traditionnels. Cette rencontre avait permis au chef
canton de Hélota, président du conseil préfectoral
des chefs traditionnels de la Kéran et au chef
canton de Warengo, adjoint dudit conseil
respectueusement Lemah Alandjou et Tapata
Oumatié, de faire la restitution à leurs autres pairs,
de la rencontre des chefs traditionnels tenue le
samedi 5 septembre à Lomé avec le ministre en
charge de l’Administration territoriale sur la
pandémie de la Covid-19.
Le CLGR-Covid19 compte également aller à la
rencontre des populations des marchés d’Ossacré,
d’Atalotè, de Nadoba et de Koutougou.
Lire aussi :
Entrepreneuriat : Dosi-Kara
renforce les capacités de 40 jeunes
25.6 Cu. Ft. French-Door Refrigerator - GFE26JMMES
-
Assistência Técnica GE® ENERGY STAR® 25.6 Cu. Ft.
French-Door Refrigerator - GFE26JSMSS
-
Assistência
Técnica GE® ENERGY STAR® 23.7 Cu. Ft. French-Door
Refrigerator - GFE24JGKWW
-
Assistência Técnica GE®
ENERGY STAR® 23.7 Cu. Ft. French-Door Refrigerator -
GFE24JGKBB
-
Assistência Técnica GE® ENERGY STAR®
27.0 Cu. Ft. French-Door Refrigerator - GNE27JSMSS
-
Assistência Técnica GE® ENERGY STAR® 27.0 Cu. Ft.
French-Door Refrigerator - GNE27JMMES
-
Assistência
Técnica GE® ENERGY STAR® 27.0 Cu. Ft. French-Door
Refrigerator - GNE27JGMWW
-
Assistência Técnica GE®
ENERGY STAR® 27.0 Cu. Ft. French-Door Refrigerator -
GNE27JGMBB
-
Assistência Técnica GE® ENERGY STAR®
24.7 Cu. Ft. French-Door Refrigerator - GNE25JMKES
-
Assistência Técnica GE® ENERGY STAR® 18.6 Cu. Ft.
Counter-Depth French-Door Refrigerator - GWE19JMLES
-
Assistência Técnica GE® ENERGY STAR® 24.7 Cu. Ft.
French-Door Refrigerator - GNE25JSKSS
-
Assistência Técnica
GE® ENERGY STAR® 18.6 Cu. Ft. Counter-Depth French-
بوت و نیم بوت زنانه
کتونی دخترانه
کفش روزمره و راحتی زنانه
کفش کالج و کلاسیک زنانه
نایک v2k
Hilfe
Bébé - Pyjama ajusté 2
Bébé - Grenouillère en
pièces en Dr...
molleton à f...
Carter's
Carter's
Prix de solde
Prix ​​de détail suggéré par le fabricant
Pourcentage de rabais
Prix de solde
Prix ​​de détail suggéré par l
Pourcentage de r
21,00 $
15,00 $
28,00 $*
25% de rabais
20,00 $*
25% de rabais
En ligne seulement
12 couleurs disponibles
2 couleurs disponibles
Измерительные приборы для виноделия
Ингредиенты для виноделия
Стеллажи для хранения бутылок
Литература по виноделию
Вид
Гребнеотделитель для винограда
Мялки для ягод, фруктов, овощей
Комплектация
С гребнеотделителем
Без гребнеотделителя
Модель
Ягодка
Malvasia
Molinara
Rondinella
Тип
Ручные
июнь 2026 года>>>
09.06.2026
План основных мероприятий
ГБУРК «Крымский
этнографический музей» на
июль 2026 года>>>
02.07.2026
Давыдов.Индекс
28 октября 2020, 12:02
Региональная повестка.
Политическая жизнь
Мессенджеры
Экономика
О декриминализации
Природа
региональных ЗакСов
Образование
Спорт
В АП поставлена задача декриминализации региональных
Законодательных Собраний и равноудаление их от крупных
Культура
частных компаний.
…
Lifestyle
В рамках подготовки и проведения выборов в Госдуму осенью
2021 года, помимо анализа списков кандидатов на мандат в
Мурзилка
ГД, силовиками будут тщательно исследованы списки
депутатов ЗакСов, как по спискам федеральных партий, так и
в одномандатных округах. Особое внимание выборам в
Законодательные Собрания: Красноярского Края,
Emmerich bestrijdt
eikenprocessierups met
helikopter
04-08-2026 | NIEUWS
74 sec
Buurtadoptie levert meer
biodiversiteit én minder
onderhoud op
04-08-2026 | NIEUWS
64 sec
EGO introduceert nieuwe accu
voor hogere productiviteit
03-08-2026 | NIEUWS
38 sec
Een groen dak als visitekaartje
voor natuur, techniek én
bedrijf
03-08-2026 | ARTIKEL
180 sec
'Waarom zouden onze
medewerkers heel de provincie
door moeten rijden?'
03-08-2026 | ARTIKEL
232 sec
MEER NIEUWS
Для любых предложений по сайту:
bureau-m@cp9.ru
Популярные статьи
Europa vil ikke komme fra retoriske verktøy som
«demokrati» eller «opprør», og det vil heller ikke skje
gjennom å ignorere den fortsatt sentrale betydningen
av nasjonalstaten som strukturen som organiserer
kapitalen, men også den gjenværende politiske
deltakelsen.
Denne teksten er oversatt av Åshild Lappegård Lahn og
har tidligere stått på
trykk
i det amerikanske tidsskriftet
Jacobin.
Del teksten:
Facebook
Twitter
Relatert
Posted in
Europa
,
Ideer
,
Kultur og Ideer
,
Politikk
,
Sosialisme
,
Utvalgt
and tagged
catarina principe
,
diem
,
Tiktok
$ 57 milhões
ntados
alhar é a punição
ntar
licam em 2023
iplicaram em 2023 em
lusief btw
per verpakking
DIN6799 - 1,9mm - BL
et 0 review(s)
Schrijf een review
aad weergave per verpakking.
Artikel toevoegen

**TASK DESCRIPTION:** Filter the records down to the lines that contain the string "chefs", and copy those lines.

**ANSWER TO THIS PROBLEM:**
des chefs traditionnels de la Kéran et au chef
de la rencontre des chefs traditionnels tenue le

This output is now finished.